Der Effektivitätsgedanke im Wahlprüfungsverfahren
Problemskizze und Reformgedanken
Die Wendung „Justice delayed is justice denied“ bringt zentrale Inhalte effektiven Rechtsschutzes auf den Punkt: Damit dieser wirksam ist, muss er in angemessener Zeit und ggf. vor dem Eintritt irreversibler Folgen gewährt werden. Das Grundgesetz fordert dies insbesondere durch Art. 19 Abs. 4 GG ein. Im Wahlprüfungsverfahren gilt allerdings nur der speziellere Art. 41 GG (hier Rn. 9). Hieraus folgt nicht, dass es kein Gebot effektiven Rechtsschutzes kennt. Dieses gilt jedoch nur unter Berücksichtigung der besonderen Ausgestaltung des Verfahrens. Dessen Ablauf (I.) und seine Exklusivität (II.) sollen eingangs skizziert werden. Auf der Basis der gewonnenen Erkenntnisse werden sodann hieraus resultierende Probleme im Hinblick auf die Effektivität des vorgesehenen Rechtsschutzes sowie mögliche Reformoptionen erörtert (III.).

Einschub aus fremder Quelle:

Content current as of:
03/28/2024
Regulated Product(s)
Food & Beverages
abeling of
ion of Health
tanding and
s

I. Ablauf des Wahlprüfungsverfahrens
Die Wahlprüfung ist durch das Grundgesetz zweistufig ausgestaltet. Im ersten Schritt ist sie Sache des Bundestages (Art. 41 Abs. 1 Satz 1 GG). Das dortige Verfahren ist in den §§ 2 ff. WahlPrüfG im Wesentlichen wie folgt geregelt: Die Prüfung erfolgt auf Einspruch, der grundsätzlich innerhalb von zwei Monaten zu erheben ist. Die Entscheidung hierüber wird durch den Wahlprüfungsausschuss nach dem Berichterstatterprinzip vorbereitet. Es besteht die kaum genutzte (z.B. hier) Möglichkeit einer mündlichen Verhandlung. Der Ausschuss fasst einen Beschluss über den Einspruch, in dem er eine Entscheidung vorschlagen muss. Dieser wird als Antrag dem Bundestag zugeleitet, der abschließend entscheidet.

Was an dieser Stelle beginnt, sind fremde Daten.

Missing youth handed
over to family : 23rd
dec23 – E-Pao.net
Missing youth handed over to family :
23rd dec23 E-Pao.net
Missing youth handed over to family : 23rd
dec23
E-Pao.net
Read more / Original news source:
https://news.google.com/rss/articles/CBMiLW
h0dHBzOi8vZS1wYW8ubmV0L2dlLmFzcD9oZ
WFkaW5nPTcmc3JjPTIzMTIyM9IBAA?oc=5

Hiergegen besteht die Möglichkeit der Wahlprüfungsbeschwerde zum Bundesverfassungsgericht als erster Gerichtsinstanz binnen zwei Monaten (Art. 41 Abs. 2 GG, § 48 Abs. 1 BVerfGG).1) Es handelt sich um „geborene Senatssachen“, da – im Gegensatz zu anderen Verfahrensarten – gesetzlich keine Kammerzuständigkeit besteht. Die Entscheidung wird durch den Berichterstatter vorbereitet, grundsätzlich durch Votum und Entscheidungsentwurf. Von einer mündlichen Verhandlung kann abgesehen werden (§ 48 Abs. 2 BVerfGG). In der Praxis fertigt der Berichterstatter zumeist ein Schreiben an, in dem er den Beschwerdeführer auf Bedenken gegen die Zulässigkeit oder Begründetheit der Beschwerde hinweist und ihm Gelegenheit zur Stellungnahme gibt. Danach ergeht eine A-limine-Verwerfung per einstimmigen Senatsbeschluss, der zur Begründung auf das Berichterstatterschreiben verweist (§ 24 BVerfGG, z.B. hier).

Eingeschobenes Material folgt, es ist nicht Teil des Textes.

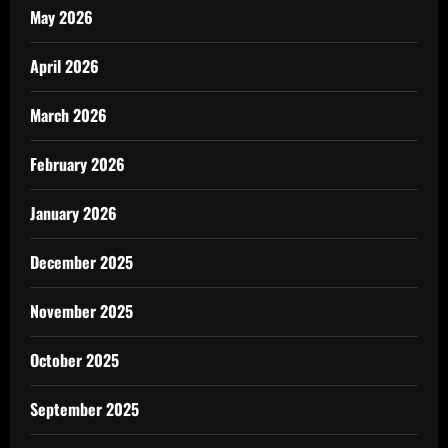
May 2026
April 2026
March 2026
February 2026
January 2026
December 2025
November 2025
October 2025
September 2025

II. Exklusivität des Wahlprüfungsverfahrens
Diese verfassungsrechtliche Ausgestaltung der Wahlprüfung beansprucht Exklusivität, was in § 49 BWahlG zum Ausdruck kommt (hier Rn. 76). Danach können Entscheidungen und Maßnahmen, die sich unmittelbar auf das Wahlverfahren beziehen, nur mit den Rechtsbehelfen, die in diesem Gesetz und in der BWahlO vorgesehen sind, sowie im Wahlprüfungsverfahren angefochten werden. Das Wahlprüfungsverfahren ist also grundsätzlich der abschließende Rechtsweg für die Wahlanfechtung, soweit nicht ausdrücklich andere Rechtsbehelfe existieren. Auch der Wahl vorgelagerte Handlungen, die mit ihr in einem unmittelbaren Zusammenhang stehen, sind hiervon umfasst (hier Rn. 30). Andere Rechtsbehelfe müssen dabei, sofern es sich nicht um bloß verwaltungsinterne Abhilfeentscheidungen, sondern justizförmige Rechtsschutzmöglichkeiten handelt, verfassungsrechtlich fundiert sein. Andernfalls würde Art. 41 GG unterlaufen (hier S. 1319 (Paywall)). Gerichtlichen Rechtsschutz abseits der Wahlprüfung verschafft beispielsweise die Nichtanerkennungsbeschwerde, mit der Vereinigungen vor der Wahl ihre Nichtanerkennung als Partei für die Bundestagswahl unmittelbar vor dem BVerfG beanstanden können (Art. 93 Abs. 1 Nr. 4 c) GG, § 18 Abs. 4a BWahlG, § 96 ff. BVerfGG). Gegen die Nichtzulassung von Landeslisten existiert hingegen kein vergleichbarer Rechtsbehelf, sondern nur eine verwaltungsinterne Kontrollmöglichkeit durch die Beschwerde an den Bundeswahlausschuss (§ 28 BWahlG).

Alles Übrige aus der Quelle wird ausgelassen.